We review a motion for judgment on the pleadings under Rule 12(c) by the same de novo standard applicable to a review of a motion to dismiss under Rule 12(b)(6). Ziegler v. IBP Hog Market, Inc., 249 F.3d 509, 511-12 (6th Cir.2001). In reviewing either motion, we “must construe the complaint in the light most favorable to the plaintiff, accept all of the complaint’s factual allegations as true, and determine whether the plaintiff undoubtedly can prove no set of facts in support of his claim that would entitle him to relief.” Id. In construing the complaint in favor of the plaintiff, however, we “are not bound to accept as true a legal conclusion couched as a factual allegation.” Papasan v. Allain, 478 U.S. 265, 286, 106 S.Ct. 2932, 92 L.Ed.2d 209 (1986). While Rule 8(a)(2) does not require a complaint to set out detailed factual allegations, “a plaintiffs obligation to provide the ‘grounds’ of his ‘entitle[ment]’ to relief requires more than labels and conclusions, and a formulaic recitation of the elements of a cause of action will not do.” Bell Atlantic Corp. v. Twombly, — U.S.-, 127 S.Ct. 1955, 1964-65, 167 L.Ed.2d 929 (2007). The notice pleading requirements of Rule 8(a)(2) “still require[ ] a ‘showing,’ rather than a blanket assertion of entitlement to relief.” Id. at -, 127 S.Ct. at 1965 n. 3. Accordingly, a complaint “must contain either direct or inferential allegations respecting all the material elements to sustain a recovery under some viable legal theory.” Lewis v. ACB Business Serv., Inc., 135 F.3d 389, 406 (6th Cir.1998) (quoting Car Carriers, Inc. v. Ford Motor Co., 745 F.2d 1101, 1106 (7th Cir.1984)).

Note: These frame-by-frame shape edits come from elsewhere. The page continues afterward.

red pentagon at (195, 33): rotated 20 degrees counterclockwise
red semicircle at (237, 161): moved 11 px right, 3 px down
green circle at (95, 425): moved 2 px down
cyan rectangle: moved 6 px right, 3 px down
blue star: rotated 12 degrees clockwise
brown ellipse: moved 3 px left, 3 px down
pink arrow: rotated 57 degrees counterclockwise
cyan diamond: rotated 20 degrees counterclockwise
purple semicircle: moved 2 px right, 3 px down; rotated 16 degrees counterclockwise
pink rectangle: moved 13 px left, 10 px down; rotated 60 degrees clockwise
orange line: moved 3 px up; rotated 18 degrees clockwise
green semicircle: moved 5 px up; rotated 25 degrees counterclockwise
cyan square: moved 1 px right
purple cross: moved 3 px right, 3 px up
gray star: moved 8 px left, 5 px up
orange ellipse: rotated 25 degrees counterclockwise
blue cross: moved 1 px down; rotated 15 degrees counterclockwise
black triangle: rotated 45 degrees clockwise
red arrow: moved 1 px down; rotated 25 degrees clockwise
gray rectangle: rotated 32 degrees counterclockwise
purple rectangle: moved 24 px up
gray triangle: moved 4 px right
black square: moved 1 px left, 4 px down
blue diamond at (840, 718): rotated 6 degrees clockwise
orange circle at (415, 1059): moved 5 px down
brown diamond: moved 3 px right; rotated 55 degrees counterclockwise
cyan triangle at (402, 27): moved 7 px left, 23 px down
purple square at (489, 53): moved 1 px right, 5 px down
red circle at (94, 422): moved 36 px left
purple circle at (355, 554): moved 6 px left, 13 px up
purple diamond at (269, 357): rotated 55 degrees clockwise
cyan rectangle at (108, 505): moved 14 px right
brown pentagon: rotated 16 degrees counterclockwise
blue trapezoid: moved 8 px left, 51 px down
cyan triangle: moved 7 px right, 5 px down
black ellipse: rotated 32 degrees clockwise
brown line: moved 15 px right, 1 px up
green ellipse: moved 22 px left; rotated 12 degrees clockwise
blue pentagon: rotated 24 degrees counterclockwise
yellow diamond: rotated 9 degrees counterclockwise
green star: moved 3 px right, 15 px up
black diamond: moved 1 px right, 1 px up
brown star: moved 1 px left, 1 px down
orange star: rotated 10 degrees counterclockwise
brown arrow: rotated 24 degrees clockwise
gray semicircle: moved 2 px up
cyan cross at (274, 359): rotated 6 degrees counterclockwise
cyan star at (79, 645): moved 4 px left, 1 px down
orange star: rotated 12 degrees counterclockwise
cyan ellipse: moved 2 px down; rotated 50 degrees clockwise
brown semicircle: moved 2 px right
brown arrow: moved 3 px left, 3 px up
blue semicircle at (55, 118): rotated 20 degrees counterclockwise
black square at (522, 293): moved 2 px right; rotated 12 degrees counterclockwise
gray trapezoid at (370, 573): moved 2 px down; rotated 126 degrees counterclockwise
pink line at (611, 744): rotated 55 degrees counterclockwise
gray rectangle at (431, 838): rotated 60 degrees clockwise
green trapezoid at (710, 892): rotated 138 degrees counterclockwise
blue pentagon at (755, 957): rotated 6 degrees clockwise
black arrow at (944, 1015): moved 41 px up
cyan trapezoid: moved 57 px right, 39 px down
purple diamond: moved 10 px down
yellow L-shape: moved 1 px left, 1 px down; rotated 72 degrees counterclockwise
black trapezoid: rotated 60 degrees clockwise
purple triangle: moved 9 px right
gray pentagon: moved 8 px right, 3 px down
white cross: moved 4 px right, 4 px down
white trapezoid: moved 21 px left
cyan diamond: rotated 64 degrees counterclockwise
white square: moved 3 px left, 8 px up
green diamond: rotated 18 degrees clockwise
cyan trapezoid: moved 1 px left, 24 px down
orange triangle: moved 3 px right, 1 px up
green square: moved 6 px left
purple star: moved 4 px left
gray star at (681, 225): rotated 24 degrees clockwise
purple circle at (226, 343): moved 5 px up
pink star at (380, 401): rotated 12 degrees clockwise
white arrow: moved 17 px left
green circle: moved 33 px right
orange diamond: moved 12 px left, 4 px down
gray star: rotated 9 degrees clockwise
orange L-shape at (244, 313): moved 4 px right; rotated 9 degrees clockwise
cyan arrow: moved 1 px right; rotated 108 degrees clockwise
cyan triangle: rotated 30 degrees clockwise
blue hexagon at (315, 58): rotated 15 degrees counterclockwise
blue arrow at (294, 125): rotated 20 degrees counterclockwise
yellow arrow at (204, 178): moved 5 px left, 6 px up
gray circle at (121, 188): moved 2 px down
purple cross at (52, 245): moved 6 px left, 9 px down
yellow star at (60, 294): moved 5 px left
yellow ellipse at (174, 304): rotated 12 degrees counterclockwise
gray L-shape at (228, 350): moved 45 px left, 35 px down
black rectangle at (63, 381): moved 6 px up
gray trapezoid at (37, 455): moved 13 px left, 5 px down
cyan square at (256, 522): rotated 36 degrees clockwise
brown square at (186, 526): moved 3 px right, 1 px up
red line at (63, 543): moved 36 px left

B. Plaintiff failed to sufficiently plead all elements of his OCSPA claim

Defendants argue, and the district court found, that Plaintiff failed to plead that he engaged in a “consumer transaction” with Defendants, as required to sustain a claim of unfair or deceptive acts under Section 1345.02 of the OCSPA. A “consumer transaction,” as defined by the OCSPA, is “a sale, lease, assignment, award by chance, or other transfer of an item of goods, a service, a franchise, or an intangible, to an individual for purposes that are primarily personal, family, or household, or solicitation to supply any of these things.” R.C. § 1345.01(A). The district court reasoned that while Plaintiffs Complaint alleges that “each of the email messages transmitted by Defendants to Plain *476 tiff is a ‘consumer transaction,’ ” Plaintiff had failed to plead any factual allegations in support of this legal conclusion by categorizing the emails as sales, leases, assignments, award by chance, etc. The district court found that Plaintiffs legal assertion that the emails were consumer transactions was thus not entitled to be presumed true. Therefore, the district court dismissed Plaintiffs Complaint as it did not contain allegations to support a material element of his claim.

Even construing the complaint in the light most favorable to the Plaintiff, we find that Plaintiff failed to plead sufficient allegations respecting the element of a consumer transaction to survive a motion to dismiss. We are not bound to presume as true Plaintiffs bald legal assertion that Defendants’ email messages to him were “consumer transactions” under Section 1345.01(A) of the OCSPA.